Right off the bat, let’s toss out some names that are definite future Hall of Famers, but don’t need to go in just yet.  I would say that those include anyone who has fought in the last year, regardless of whether or not they’re in the process of being forced into retirement by their boss or not.  So I’m not going to consider Matt Hughes, Chuck Liddell, or even Jens Pulver, for that matter.  Of course, that means that I’m bound to be incorrect, as Liddell will almost certainly be named, half as a way to honor him and half as a way for Dana White to put a nail in the coffin of his career for once and for all (even though all of the inductees have competed after their induction, with all but Severn making UFC appearances after entering the Hall of Fame).

Still, even though the UFC has shown that they are more than willing to put fighters who are still active in their Hall of Fame, I’m personally against such a practice.  If there’s a chance that a guy will fight again in the UFC, he shouldn’t be in yet.  I think that it’s much more meaningful to induct a fighter like Chuck Liddell when he hasn’t fought for several years and the fans have gotten a chance to appreciate his entire career and what he accomplished.  There’s no way that Zuffa can control whether a guy like Dan Severn still fights in high school gyms in front of 500 people, but I would at least prefer that they stay away from honoring fighters who they are willing to bring back into the fold.
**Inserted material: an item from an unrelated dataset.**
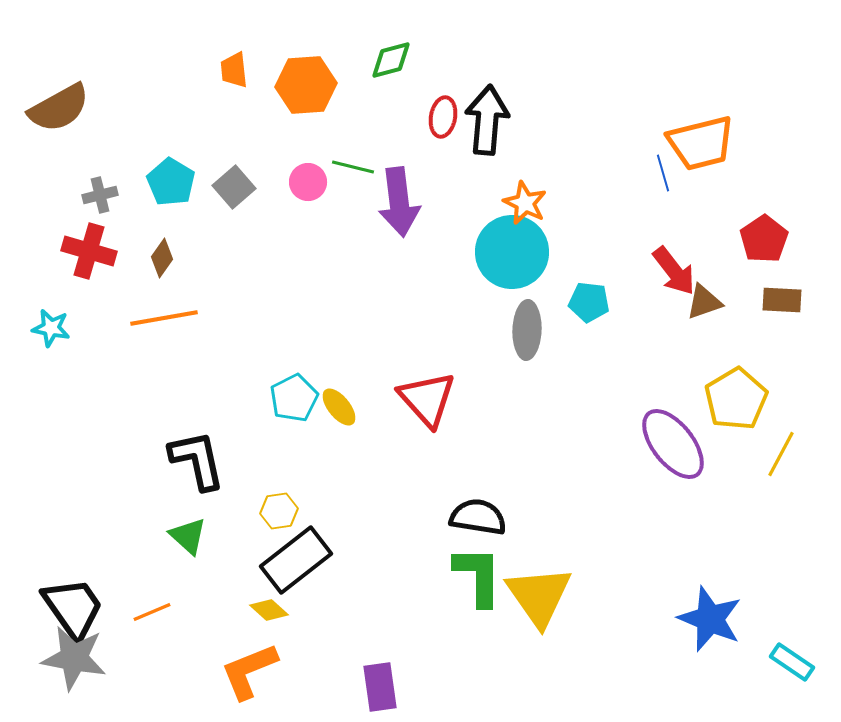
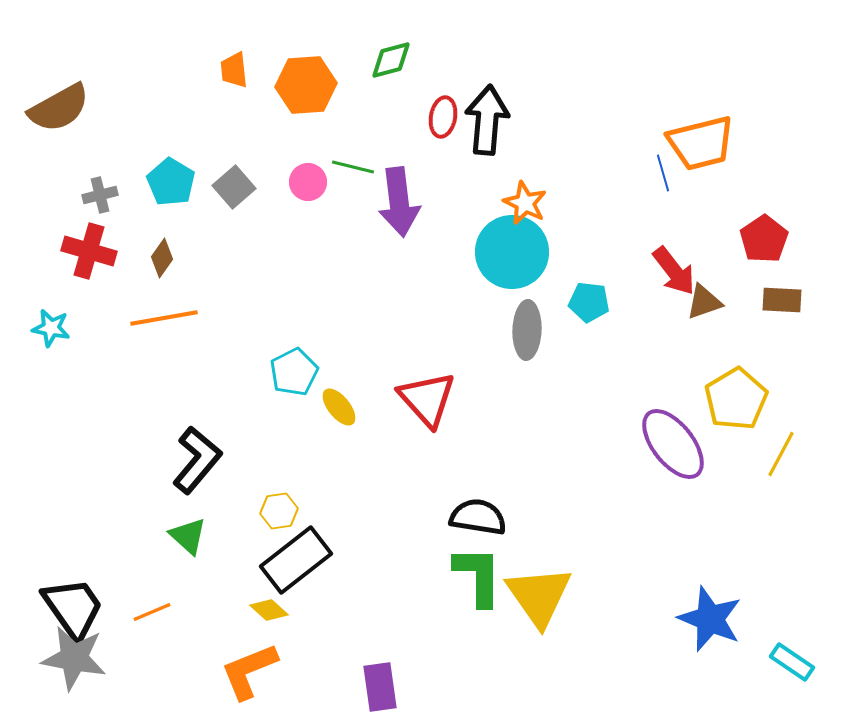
cyan pentagon at (294, 398): moved 26 px up
black L-shape at (197, 460): rotated 52 degrees clockwise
I won’t disqualify Evan Tanner, however, who I will go out on a limb with by saying that he’s got a good chance to be one of the two fighters named.  I wouldn’t have a problem with it, either.  I know a lot of cynics will think that he’s just going in because he passed away so suddenly and tragically, and you know what?  That doesn’t exactly hurt his cause, to be honest.  Still, Tanner had a great career in the UFC, with the most wins in the octagon at one point and a Middleweight championship to his name.  On top of that, he was one of the more notable fighters in the transition period of the company and the sport (aside from Frank Shamrock and Tito Ortiz, more on them in a minute), and deserves a look.

Pat Miletich would be a good choice, too.  He was one of the champions in that same period, and if we do start honoring fighters for their out of the cage contributions, he trained multiple champions in the UFC.  Team Miletich virtually ruled the octagon for a few years in the early to mid 2000’s.  Still, he’s not a very flashy pick, and isn’t likely to be one of the two named this year.

One fighter that I strongly believe should be in the Hall of Fame is Don Frye.  Of the great fighters in the early days of the UFC, he is really the most deserving one that is left out at this point.  He only lost one fight in the UFC, won two UFC one-night tournaments, and was a crowd favorite.  He was also one of the more well-rounded fighters in the early days, and should definitely be in there since we already have the likes of Shamrock and Severn.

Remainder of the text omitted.